▸ **Task instructions**
Make an exact copy of the lines from the one holding "Mask right iliac vein." through the end of the entries below, both ends kept, and of nothing else. Exclude pictures.
───── Study material ─────
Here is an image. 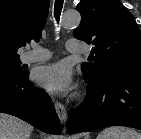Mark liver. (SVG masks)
<instances>
[{"label":"liver","instance_id":"liver-1","mask_svg":"<svg viewBox=\"0 0 141 139\" xmlns=\"http://www.w3.org/2000/svg\"><path fill=\"white\" fill-rule=\"evenodd\" d=\"M33 127L9 114L0 113V139H30Z\"/></svg>","mask_w":141,"mask_h":139}]
</instances>
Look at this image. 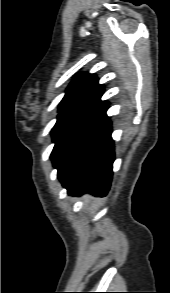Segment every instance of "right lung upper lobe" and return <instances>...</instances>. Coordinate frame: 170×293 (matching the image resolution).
Listing matches in <instances>:
<instances>
[{
	"instance_id": "1",
	"label": "right lung upper lobe",
	"mask_w": 170,
	"mask_h": 293,
	"mask_svg": "<svg viewBox=\"0 0 170 293\" xmlns=\"http://www.w3.org/2000/svg\"><path fill=\"white\" fill-rule=\"evenodd\" d=\"M104 89L98 79L88 73L78 74L67 88L59 105V113L75 108H106L107 102L101 101Z\"/></svg>"
}]
</instances>
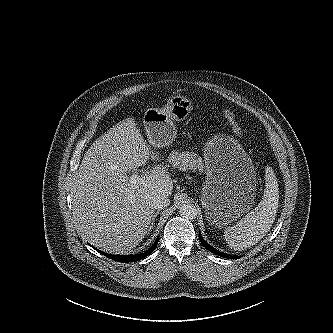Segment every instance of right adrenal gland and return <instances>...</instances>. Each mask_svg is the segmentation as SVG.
I'll use <instances>...</instances> for the list:
<instances>
[{"label":"right adrenal gland","mask_w":333,"mask_h":333,"mask_svg":"<svg viewBox=\"0 0 333 333\" xmlns=\"http://www.w3.org/2000/svg\"><path fill=\"white\" fill-rule=\"evenodd\" d=\"M159 214V210H157L156 212L153 213L152 215V219H151V225H150V228H149V231H151L153 229V226L155 224V219L156 217L158 216Z\"/></svg>","instance_id":"1"}]
</instances>
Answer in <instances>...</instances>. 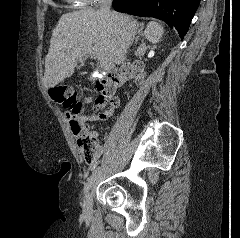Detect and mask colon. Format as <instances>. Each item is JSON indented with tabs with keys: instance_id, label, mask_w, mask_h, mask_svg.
Segmentation results:
<instances>
[{
	"instance_id": "1",
	"label": "colon",
	"mask_w": 240,
	"mask_h": 238,
	"mask_svg": "<svg viewBox=\"0 0 240 238\" xmlns=\"http://www.w3.org/2000/svg\"><path fill=\"white\" fill-rule=\"evenodd\" d=\"M144 74L145 71L141 64H132L127 68L110 72L105 79L97 83L96 105L99 108L111 106L117 90L126 81H140L144 78ZM49 95L55 102L72 109V118L69 119L71 131L77 138L81 156L86 162L92 163L98 156V142L94 132L77 118L83 104L77 100L76 88L70 84H59L49 89Z\"/></svg>"
}]
</instances>
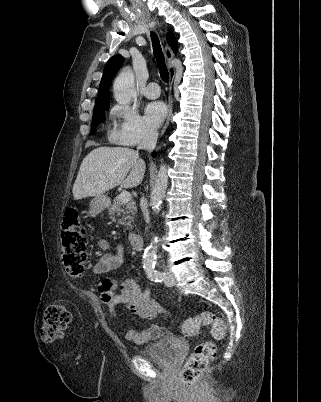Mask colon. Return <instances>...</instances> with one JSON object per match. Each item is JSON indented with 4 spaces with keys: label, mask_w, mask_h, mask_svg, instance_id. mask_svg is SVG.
Here are the masks:
<instances>
[{
    "label": "colon",
    "mask_w": 321,
    "mask_h": 402,
    "mask_svg": "<svg viewBox=\"0 0 321 402\" xmlns=\"http://www.w3.org/2000/svg\"><path fill=\"white\" fill-rule=\"evenodd\" d=\"M63 261L67 273L78 277L86 262L87 233L79 221L78 212L74 208L65 211L61 232ZM71 321V313L65 302L49 305L45 311L42 338L46 342H54L63 337ZM210 327L214 338L222 339L226 334V326L222 318L205 311L195 317L186 319L180 326L185 334H195L200 328ZM218 348L212 340L198 343L186 360L181 371V379L185 385H195L199 376L210 363L216 360Z\"/></svg>",
    "instance_id": "1"
}]
</instances>
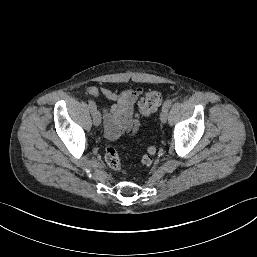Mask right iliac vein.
<instances>
[{"label": "right iliac vein", "mask_w": 257, "mask_h": 257, "mask_svg": "<svg viewBox=\"0 0 257 257\" xmlns=\"http://www.w3.org/2000/svg\"><path fill=\"white\" fill-rule=\"evenodd\" d=\"M93 123L95 126H99L101 124V114L97 110L93 113Z\"/></svg>", "instance_id": "right-iliac-vein-1"}]
</instances>
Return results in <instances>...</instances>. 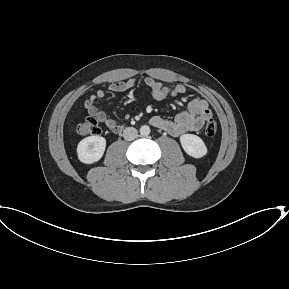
─────
▸ **Solved exercise**
Mask right iliac vein.
<instances>
[{"label": "right iliac vein", "mask_w": 257, "mask_h": 257, "mask_svg": "<svg viewBox=\"0 0 257 257\" xmlns=\"http://www.w3.org/2000/svg\"><path fill=\"white\" fill-rule=\"evenodd\" d=\"M93 123L95 126H99L101 124V114L97 110L93 113Z\"/></svg>", "instance_id": "right-iliac-vein-1"}]
</instances>
Return results in <instances>...</instances>. 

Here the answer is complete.